• [Task item]: Only lines holding the word "publish" are wanted from the records; copy all of them.

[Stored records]
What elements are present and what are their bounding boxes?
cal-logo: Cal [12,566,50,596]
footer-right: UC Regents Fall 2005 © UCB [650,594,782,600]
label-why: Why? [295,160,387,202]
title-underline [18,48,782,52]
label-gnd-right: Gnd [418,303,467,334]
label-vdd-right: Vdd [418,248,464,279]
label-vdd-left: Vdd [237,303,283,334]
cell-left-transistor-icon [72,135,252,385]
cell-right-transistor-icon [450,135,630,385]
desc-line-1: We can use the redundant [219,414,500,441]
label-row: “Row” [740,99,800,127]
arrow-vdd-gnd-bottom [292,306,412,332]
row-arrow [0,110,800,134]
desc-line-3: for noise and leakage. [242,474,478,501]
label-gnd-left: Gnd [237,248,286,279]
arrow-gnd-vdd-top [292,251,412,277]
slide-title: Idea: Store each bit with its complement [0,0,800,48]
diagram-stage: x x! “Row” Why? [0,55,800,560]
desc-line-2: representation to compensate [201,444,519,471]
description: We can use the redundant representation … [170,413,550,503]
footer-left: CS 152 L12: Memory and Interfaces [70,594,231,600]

...

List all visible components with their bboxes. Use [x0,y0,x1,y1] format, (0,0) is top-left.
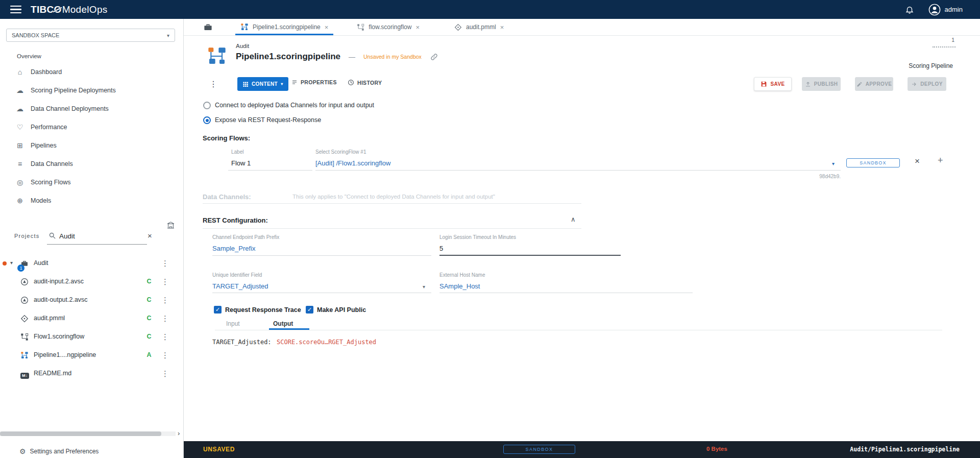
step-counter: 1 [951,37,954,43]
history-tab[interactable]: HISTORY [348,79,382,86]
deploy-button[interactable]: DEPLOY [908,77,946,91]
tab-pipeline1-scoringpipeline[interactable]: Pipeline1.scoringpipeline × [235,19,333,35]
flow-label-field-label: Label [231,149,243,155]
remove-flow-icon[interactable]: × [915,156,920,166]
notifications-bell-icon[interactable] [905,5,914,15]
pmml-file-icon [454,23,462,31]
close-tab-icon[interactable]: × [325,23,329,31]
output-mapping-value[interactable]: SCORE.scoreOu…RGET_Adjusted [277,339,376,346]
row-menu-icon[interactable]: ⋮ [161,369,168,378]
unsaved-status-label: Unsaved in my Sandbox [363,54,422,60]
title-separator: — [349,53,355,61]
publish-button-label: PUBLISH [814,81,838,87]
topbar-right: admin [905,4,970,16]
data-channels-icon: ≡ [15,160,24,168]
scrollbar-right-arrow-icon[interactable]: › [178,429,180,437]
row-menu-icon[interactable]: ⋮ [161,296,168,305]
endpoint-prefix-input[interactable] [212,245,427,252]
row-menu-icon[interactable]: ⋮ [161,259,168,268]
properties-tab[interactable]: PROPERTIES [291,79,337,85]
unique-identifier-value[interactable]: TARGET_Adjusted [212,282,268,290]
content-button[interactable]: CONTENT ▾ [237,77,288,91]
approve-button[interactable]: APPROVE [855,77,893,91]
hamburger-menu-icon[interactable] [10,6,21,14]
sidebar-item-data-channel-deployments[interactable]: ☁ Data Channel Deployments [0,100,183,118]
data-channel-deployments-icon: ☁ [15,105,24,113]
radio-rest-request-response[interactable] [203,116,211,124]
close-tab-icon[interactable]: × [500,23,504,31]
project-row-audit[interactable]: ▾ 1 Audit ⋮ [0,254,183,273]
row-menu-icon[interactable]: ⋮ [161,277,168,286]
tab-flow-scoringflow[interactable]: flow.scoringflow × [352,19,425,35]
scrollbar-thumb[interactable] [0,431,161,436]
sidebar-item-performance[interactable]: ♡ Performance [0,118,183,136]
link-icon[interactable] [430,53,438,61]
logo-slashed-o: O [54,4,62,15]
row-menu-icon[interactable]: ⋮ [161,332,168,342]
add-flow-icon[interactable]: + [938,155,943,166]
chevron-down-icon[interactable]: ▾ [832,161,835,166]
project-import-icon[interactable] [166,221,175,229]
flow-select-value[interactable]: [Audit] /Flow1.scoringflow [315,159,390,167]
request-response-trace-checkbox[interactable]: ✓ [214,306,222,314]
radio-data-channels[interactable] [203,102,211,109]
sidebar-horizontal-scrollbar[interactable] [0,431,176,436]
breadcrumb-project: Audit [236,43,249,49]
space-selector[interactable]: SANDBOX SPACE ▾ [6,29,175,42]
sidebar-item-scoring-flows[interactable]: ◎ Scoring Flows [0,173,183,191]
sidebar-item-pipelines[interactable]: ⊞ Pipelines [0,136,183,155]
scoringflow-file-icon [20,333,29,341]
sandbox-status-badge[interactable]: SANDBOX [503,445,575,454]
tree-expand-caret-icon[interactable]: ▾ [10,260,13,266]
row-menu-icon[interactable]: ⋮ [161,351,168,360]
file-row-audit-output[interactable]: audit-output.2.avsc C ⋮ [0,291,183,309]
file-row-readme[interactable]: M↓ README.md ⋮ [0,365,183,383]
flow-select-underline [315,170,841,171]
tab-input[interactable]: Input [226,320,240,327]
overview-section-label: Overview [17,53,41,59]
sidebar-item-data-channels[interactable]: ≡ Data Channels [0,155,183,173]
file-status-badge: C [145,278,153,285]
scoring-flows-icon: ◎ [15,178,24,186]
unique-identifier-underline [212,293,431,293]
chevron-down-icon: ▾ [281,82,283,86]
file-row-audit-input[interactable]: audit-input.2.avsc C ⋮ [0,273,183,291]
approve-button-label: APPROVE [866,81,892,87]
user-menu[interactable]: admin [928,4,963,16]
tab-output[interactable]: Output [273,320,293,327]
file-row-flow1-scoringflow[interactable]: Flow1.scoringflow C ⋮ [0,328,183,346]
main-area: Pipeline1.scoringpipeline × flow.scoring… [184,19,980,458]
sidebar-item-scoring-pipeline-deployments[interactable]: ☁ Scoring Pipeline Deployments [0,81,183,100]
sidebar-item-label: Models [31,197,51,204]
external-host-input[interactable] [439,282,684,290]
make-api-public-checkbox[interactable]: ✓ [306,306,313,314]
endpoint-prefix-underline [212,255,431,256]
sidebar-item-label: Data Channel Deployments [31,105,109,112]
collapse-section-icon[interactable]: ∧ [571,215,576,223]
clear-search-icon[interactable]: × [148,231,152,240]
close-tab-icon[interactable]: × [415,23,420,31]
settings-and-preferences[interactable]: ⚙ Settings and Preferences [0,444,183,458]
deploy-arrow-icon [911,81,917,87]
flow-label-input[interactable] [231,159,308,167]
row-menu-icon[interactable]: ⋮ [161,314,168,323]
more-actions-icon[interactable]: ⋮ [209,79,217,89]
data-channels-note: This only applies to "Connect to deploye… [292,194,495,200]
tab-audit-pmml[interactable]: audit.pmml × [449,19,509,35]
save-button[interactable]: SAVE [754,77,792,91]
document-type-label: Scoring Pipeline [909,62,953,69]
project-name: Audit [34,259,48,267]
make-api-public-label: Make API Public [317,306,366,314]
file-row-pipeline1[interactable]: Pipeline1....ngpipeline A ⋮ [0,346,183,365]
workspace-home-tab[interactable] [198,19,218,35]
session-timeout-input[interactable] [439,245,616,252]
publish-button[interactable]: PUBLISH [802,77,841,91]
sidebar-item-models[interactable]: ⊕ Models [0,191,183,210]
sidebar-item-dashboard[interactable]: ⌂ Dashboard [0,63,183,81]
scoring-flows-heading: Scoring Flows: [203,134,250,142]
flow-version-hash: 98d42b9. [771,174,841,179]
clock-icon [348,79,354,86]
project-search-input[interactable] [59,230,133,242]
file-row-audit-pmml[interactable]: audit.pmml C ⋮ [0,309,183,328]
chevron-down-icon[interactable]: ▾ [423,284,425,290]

• [Task response]:
publish-button-label: PUBLISH [814,81,838,87]
publish-button[interactable]: PUBLISH [802,77,841,91]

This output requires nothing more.